Within the records, how many lines hold the word "vagas"? State that number alone.

▶ [Input data]
╭──

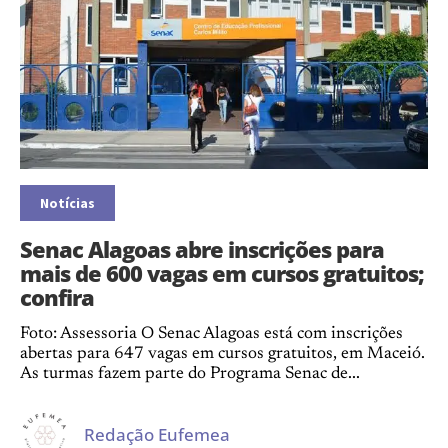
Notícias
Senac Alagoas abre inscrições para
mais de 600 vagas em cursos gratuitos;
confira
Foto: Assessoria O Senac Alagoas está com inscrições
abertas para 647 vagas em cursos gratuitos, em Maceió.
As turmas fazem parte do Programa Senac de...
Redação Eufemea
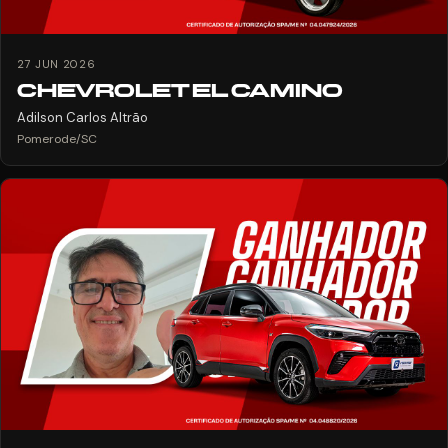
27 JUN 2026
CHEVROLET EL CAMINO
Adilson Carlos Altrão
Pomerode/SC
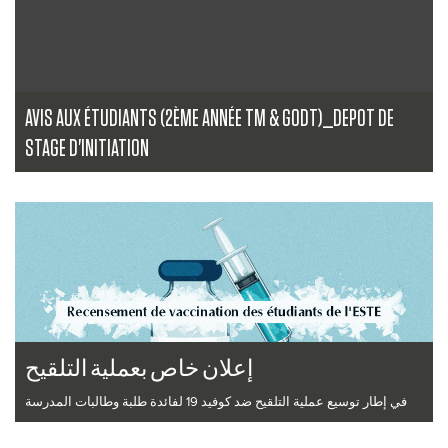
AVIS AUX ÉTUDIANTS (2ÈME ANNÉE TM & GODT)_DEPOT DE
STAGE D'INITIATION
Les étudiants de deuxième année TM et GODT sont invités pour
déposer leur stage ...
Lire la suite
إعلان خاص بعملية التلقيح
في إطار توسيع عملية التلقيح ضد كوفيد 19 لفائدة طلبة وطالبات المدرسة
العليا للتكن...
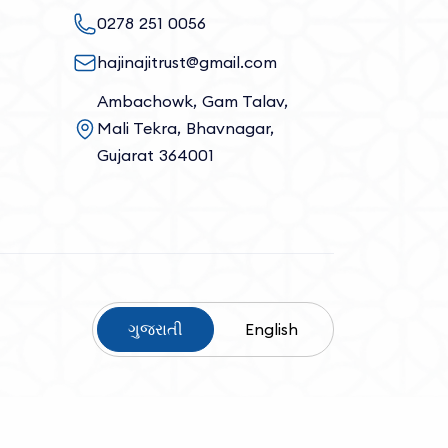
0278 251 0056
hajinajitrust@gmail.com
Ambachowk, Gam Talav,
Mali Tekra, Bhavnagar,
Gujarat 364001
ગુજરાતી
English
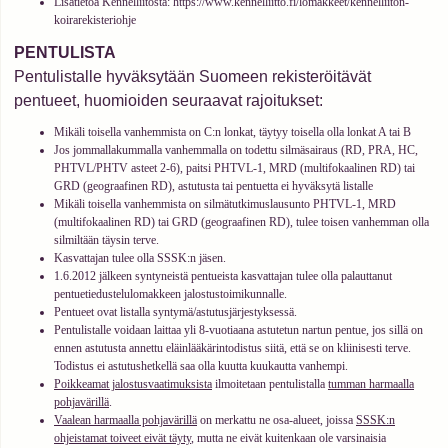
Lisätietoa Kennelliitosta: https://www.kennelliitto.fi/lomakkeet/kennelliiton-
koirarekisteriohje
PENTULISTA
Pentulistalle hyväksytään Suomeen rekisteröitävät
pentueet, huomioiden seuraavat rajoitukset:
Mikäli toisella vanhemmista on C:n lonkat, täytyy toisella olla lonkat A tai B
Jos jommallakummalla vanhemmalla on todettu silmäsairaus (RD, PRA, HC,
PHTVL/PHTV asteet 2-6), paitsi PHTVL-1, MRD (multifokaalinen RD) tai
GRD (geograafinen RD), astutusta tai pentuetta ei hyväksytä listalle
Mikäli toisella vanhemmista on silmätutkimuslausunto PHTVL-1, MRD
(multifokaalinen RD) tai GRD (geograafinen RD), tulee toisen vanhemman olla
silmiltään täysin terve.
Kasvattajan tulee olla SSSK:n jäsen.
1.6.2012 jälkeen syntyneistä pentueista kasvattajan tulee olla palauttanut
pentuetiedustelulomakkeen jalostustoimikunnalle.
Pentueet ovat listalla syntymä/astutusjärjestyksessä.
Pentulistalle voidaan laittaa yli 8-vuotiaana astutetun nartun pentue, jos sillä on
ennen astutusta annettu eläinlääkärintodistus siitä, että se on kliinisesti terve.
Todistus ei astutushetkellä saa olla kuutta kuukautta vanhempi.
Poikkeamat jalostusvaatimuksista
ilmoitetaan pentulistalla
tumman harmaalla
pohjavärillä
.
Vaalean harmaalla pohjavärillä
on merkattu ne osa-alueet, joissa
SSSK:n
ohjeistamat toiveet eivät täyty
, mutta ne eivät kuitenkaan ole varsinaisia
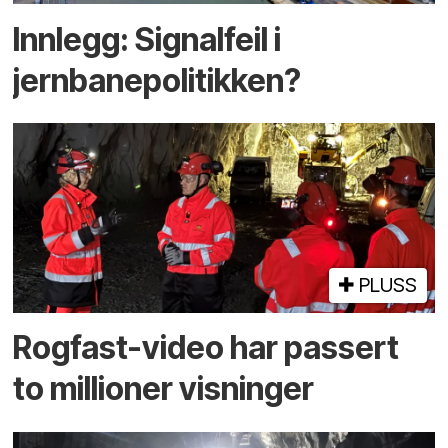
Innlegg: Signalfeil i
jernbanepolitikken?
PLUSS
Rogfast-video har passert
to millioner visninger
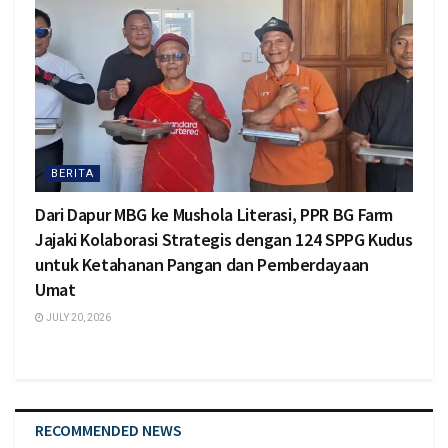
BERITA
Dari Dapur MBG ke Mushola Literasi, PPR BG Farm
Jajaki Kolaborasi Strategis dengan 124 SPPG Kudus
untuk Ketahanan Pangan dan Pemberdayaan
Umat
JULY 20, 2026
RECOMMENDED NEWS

╰──
╭──

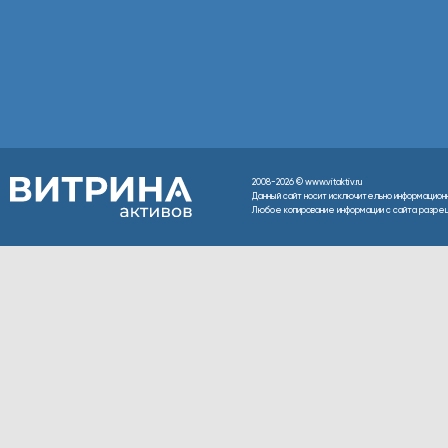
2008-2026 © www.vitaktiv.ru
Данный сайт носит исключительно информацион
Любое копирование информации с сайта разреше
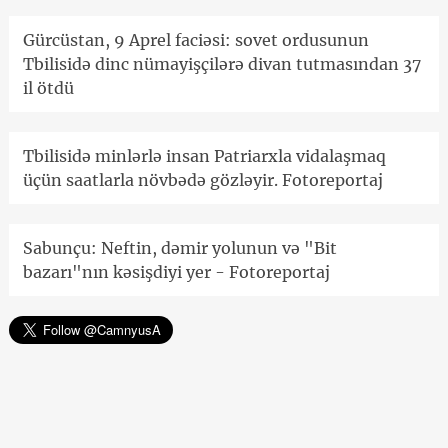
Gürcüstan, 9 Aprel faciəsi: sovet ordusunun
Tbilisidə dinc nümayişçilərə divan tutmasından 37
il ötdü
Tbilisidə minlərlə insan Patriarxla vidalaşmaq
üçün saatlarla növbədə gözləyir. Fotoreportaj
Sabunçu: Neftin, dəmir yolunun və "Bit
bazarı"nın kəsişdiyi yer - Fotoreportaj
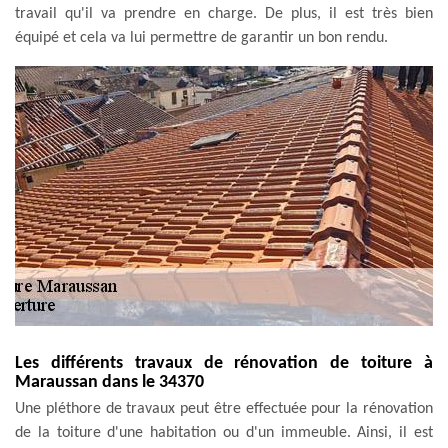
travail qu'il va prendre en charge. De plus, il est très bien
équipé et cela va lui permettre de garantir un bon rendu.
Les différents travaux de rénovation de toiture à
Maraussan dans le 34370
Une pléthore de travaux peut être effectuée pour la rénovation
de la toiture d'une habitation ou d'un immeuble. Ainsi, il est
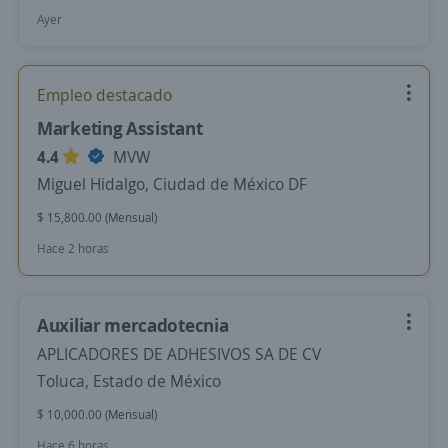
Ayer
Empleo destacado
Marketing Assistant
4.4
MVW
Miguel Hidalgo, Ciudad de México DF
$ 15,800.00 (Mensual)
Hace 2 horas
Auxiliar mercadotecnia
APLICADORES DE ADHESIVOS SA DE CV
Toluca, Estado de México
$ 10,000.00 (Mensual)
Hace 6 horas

╰──

▶ [Written solution]
2